Unusual ingredients are one of the more popular trends in British brewing at the moment – whether reviving the traditional or attempting the astonishing. Putting aside ancient herbs and sausage fillings, fruit has for a long time been one of the main adjuncts added to beer to give it a more unusual flavour. But what about vegetables? Depending on how strictly you want to classify things – pumpkin, ginger, chili peppers have all been used fairly regularly in brewing. But garlic? RateBeer.com lists only two garlic-based beers, one of which (Antonio’s Original Garlic Pils from Brew Brothers in Alberta) yields a score of 6 out of 100.
In our Beer of the Year shows we traditionally finish with a surprise unusual beer, and when in December I read about a newly-released Garlic beer on Tyson’s Beer & Cheese Blog something clicked. The small village of Newchurch on the Isle of Wight hosts both a brewery and a garlic farm – so combining the two was probably only a matter of time. David Yates used to brew for Ushers on the island, but went down his own path when they closed production. That was in 2000, and four years later Yates’s 5.5% Special Draught won a bronze at that year’s GBBF.

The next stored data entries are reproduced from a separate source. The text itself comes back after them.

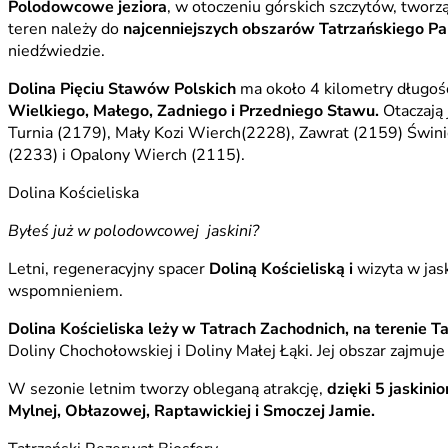
Polodowcowe jeziora
, w otoczeniu górskich szczytów, tworz
teren należy do
najcenniejszych obszarów Tatrzańskiego 
niedźwiedzie.
Dolina Pięciu Stawów Polskich
ma około 4 kilometry długośc
Wielkiego, Małego, Zadniego i Przedniego Stawu.
Otaczają 
Turnia (2179), Mały Kozi Wierch(2228), Zawrat (2159) Świ
(2233) i Opalony Wierch (2115).
Dolina Kościeliska
Byłeś już w polodowcowej jaskini?
Letni, regeneracyjny spacer
Doliną Kościeliską i
wizyta w jas
wspomnieniem.
Dolina Kościeliska leży w Tatrach Zachodnich, na terenie
Doliny Chochołowskiej i Doliny Małej Łąki. Jej obszar zajmu
W sezonie letnim tworzy obleganą atrakcję,
dzięki 5 jaskini
Mylnej, Obłazowej, Raptawickiej i Smoczej Jamie.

There’s no question Yates’s are a talented brewery – but this experiment should have stayed on the flipchart. I love garlic, don’t get me wrong, and flicking through the pages of the website of the Newchurch Garlic Farm was really interesting. But this beer is just completely awful. It pours a strange russet beige colour with a murky haze, even with the majority of sediment retained in the bottle – along with half a clove of garlic, floating around like a dead fish in an aquarium.
The aroma is all garlic, that instantly recognisable smell of Italian or Asian food. There’s some sourness in there as well – but that obviously doesn’t make it any more appealing. Strangely the first taste isn’t that strong – there’s a vague mustiness that reminded me of composting vegetable matter. Then, however, the garlic hits and dominates the flavour and the aftertaste. It certainly doesn’t disappoint, if that’s what you were after – if it was meant as a novelty then fair enough, but as a drinkable beer it falls short on every level.